Friday, November 28, 2014

You Give Me (Typhoid) Fever

Friday practice, (the one I paid extra for), was half over by the time I rolled into Mid-Ohio in my Joad family wagon. Vintage Motorcycle Days is a huge event, drawing tens of thousands of spectators over 3 days, as well as some of the best riders of classic machinery in the country. No sooner did I get the bike unloaded than the storm clouds gathered. Mid-Ohio is treacherous in the wet and I had no desire to practice in it, so I hurried to get out while it was still dry.

I made about 4 laps before the deluge. The only thing I really accomplished was getting all my gear sopping wet, as I rode dejectedly back to the pits I found everything I owned that wasn't tied down floating across the tarmac. I ran around collecting the flotsam with water squishing out of my boots and my leathers getting heavier. The lightning set in and the track was closed for safety. An ominous start to what was proving to be a difficult venture on all fronts. At least the rain broke the humidity. For about 15 minutes...

That meant another night in the EZ Bake Snap On Oven. The borrowed generator I trucked all the way from NY was louder than a thousand train wrecks and still didn't have enough juice to run my borrowed air conditioner. I lay there melting into the foam mattress and in the moments I was not kept awake by thought induced insomnia, I dreamed the dreams of the insane, restless and feverish.

Morning brought new pleasures, namely having to utilize the Porta-Potty facilities at the top of the paddock. Heat radiated off the upright plastic sarcophagi like a crematorium. You keep telling yourself not to look down, because if you don't look down it's not as bad, while trying to hold every stitch of clothing off the floor because the dirty lout before you was nice enough to mark it his territory and your shoes are sticking. I was sweating so bad that I feared slipping between the toilet seat and dying a vile blue chemical and crap soup death at the bottom of that pit of filth.

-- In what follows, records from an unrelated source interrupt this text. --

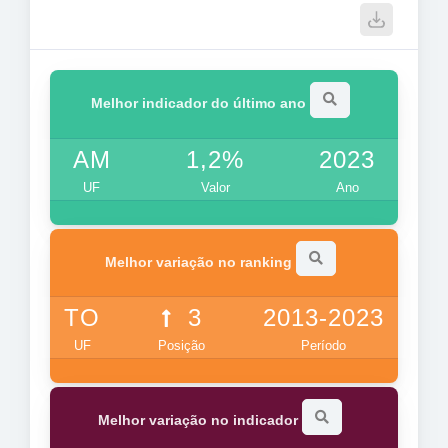
Melhor indicador do último ano
AM
1,2%
2023
UF
Valor
Ano
Melhor variação no ranking
TO
3
2013-2023
UF
Posição
Período
Melhor variação no indicador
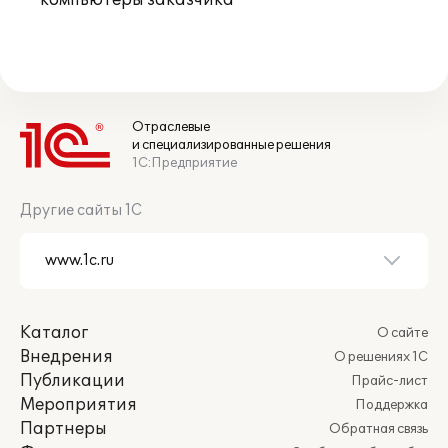
компьютеры заказчика
Отраслевые
и специализированные решения
1С:Предприятие
Другие сайты 1С
Каталог
О сайте
Внедрения
О решениях 1С
Публикации
Прайс-лист
Мероприятия
Поддержка
Партнеры
Обратная связь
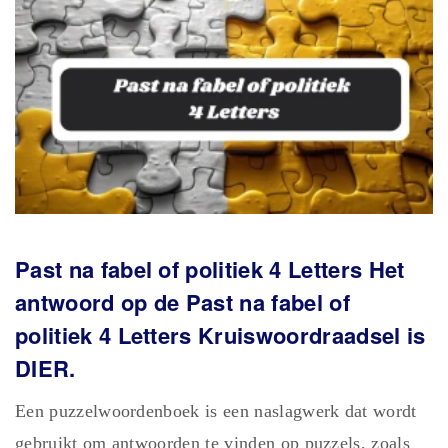
Past na fabel of politiek 4 Letters Het
antwoord op de Past na fabel of
politiek 4 Letters Kruiswoordraadsel is
DIER.
Een puzzelwoordenboek is een naslagwerk dat wordt
gebruikt om antwoorden te vinden op puzzels, zoals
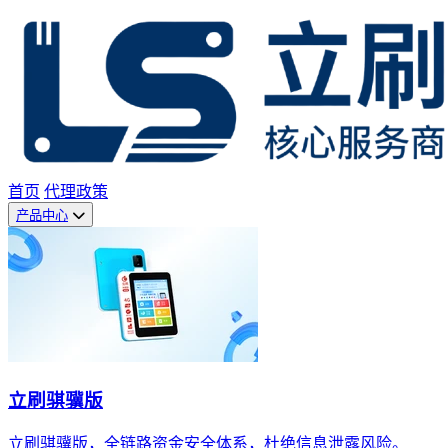
首页
代理政策
产品中心
立刷骐骥版
立刷骐骥版，全链路资金安全体系，杜绝信息泄露风险。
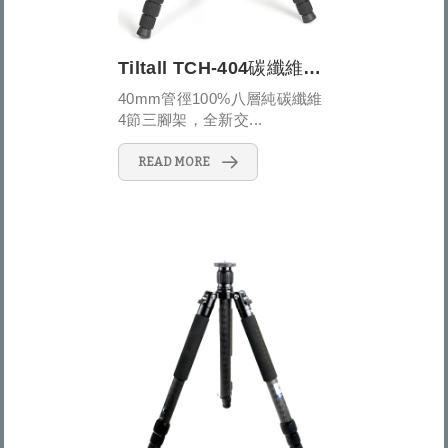
Tiltall TCH-404碳纖維穩定型三腳架
40mm管徑100%八層純碳纖維
4節三腳架，全新交...
READ MORE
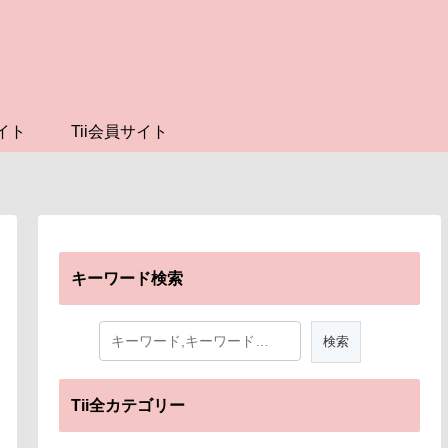
イト
Tii会員サイト
キーワード検索
Tii全カテゴリー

After using the last three scraps of toilet paper and realizing there isn't enough foamy hand sanitizer in the world that can make you feel clean again, you stumble back onto the pavement gasping for air and make your way to the showers, now a carrier for cholera and dysentery. A group shower to be precise, just like high school, and prison, but dirtier and with even worse plumbing. One shower-head sprays a jet so sharp it threatens to circumcise you again, while the others are merely a dribble, I think the sweat is actually running out of my pores quicker. I lather quickly and rinse, knowing I have now picked up athlete's foot, ringworm and probably herpes. By the time I am dressed again I feel worse than before I showered. I wonder how a national caliber racetrack like Mid-Ohio gets by with such sub-standard restroom facilities, I also wonder if it is too late to take up golf.